И теперь, через полвека, не нуждаясь ни в чем, кроме покоя, я полагаю, что счастье все-таки есть и бывает. Потому что – оно таки было! Было это бесконечное время за конспектами в комнатке Эвридики. Оно не начиналось, и оно не кончалось – оно было, оно жило в этой квартире, как пригревшаяся кошка, и никуда не собиралось уходить. Я и впрямь недолюбливал озерную школу, помню, над нею мы бились особенно долго – ни у кого не было слаще губ!.. Если бы мы знали, как нам это нравилось! Она снимала самую маленькую квартиру, какую я когда-либо видел. Верите ли, она была вдвое меньше этой моей конуры! Квартирка была рядом со школой, в которой я учился, и мне уже казалось, что мы выросли вместе. И мы вспоминали с ней школьные игры: крестики-нолики, морской и воздушный бой…- и заигрывались в них за полночь. "Спать! Спать!" – кричал ее любимый попугай Жако. "Как он-то здесь оказался? – удивлялся я.- Как он здесь поместился…" Комнатка была вся завалена книгами непостижимой для меня учености и сувенирами, немыслимыми по наивности. И они все время сыпались! Я бросался их подбирать, она меня отстраняла, потому что я, мол, все перепутаю; мы ползали на коленях, собирая, а ползать-то было негде! Между столом и диваном совершенно не было места, чтобы вдвоем ползать,- мы упирались лбами. Так нам и пришлось впервые поцеловаться…
Ваноски совсем растрогался – неловко мне стало ощущать свою молодость, свежесть вчерашних поцелуев на своих губах, глядя на его детский восторг…
– Книжность и нежность…- лепетал он.- О, это был самый очаровательный синий чулок, который когда-либо существовал. Впрочем, синее она не любила, она любила все красное – вольные кофты, длинные юбки… бусы, браслеты, дома она надевала их даже на ноги… Я ползал и собирал с полу книги, от одних названий которых у меня сводило скулы, и я любил их, в закрытом, правда, виде: я собирал эти обрушения – вперемешку с кастаньетами, лаптями, африканскими масками, коробочками из-под чая, поздравительными ни с чем открытками, которые она любила получать со всего света, бесконечными ее фотографиями, которыми она очень дорожила, потому что полагала себя фотогеничной, видимо считая, что на них она лучше, чем на самом деле… но как она заблуждалась! я подбирал и снова ронял все это, будто ненароком выдергивая из стопки томик, чтобы вызвать очередной обвал… в последний момент она все-таки вырывалась, раскрасневшаяся, предельно хорошенькая в торжестве своего смущения, и начинала готовить нам кофе. Готовила она его на спиртовке, в какой-то дикой кастрюльке, даже не греческой, а почему-то турецкой, я подкрадывался сзади – кофе у нее убегал, конечно, и она страшно на меня за это сердилась, ибо особенно гордилась своим секретом варить кофе, который варила скверно.

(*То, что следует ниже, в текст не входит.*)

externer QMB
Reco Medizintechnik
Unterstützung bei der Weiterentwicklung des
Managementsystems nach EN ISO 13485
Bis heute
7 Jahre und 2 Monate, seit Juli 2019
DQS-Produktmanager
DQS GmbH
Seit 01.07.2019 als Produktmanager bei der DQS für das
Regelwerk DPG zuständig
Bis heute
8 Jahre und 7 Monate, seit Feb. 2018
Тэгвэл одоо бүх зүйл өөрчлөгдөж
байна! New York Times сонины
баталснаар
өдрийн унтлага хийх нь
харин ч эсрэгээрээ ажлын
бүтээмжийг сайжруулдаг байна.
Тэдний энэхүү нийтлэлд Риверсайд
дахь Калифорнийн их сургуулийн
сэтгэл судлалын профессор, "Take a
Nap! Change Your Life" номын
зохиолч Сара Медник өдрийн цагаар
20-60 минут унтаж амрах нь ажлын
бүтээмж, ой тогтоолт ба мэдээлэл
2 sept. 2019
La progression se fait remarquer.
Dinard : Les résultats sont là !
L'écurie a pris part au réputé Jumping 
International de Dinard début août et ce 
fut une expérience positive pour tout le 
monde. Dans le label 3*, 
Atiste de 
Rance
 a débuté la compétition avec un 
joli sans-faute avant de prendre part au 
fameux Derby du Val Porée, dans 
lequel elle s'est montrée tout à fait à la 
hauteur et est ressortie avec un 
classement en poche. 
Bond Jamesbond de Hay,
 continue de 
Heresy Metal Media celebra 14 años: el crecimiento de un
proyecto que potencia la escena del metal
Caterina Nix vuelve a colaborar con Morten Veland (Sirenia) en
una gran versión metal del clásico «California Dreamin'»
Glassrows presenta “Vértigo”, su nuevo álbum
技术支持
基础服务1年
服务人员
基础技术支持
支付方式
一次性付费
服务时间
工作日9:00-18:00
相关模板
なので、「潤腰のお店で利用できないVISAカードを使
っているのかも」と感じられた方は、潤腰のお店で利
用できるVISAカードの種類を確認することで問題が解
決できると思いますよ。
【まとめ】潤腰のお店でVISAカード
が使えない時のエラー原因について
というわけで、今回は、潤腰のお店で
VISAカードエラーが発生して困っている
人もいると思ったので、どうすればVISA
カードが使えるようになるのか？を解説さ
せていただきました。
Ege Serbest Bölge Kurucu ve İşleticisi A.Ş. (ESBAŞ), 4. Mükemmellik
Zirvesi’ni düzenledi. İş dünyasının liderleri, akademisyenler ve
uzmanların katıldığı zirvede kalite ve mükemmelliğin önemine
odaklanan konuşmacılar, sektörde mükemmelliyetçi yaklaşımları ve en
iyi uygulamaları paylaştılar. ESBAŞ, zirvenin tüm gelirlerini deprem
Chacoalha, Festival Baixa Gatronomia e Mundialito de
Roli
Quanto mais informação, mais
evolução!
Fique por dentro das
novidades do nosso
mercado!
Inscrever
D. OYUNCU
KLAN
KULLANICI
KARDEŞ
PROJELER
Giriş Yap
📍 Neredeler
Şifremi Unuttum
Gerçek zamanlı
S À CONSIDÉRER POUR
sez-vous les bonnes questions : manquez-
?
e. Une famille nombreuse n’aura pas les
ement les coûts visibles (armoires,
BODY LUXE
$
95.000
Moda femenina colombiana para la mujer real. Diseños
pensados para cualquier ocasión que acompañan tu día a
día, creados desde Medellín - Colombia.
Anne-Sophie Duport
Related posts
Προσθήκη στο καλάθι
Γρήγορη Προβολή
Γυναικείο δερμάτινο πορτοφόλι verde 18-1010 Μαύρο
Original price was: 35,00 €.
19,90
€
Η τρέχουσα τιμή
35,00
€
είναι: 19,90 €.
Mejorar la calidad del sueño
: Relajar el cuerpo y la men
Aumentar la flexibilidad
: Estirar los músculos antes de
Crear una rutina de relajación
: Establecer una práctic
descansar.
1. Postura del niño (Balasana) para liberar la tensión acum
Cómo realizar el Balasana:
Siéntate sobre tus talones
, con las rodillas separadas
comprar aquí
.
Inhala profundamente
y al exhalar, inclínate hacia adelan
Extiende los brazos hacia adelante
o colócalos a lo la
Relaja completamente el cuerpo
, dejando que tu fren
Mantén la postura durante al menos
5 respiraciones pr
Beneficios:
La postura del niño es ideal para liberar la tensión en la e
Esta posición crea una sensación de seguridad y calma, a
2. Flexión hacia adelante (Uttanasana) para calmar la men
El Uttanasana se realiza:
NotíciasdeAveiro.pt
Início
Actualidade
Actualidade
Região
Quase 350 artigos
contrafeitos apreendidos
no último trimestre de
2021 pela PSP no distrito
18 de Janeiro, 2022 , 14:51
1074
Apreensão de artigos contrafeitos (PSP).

Встречала она меня каждый раз чопорно, мы продолжали быть на "вы"; книги были выстроены аккуратными стопками до потолка, готовые к очередному падению. Мы чинно усаживались за письменный стол, он же, впрочем, обеденный.
– Что это у вас за камни? – спросила она, раскрывая мой конспект.
А я и думать забыл!
– Это не камни. Это облака…
Я хотел пересказать недавний эпизод – и не мог… Перед глазами встала другая фотография, и я снова вглядывался в лицо незнакомки.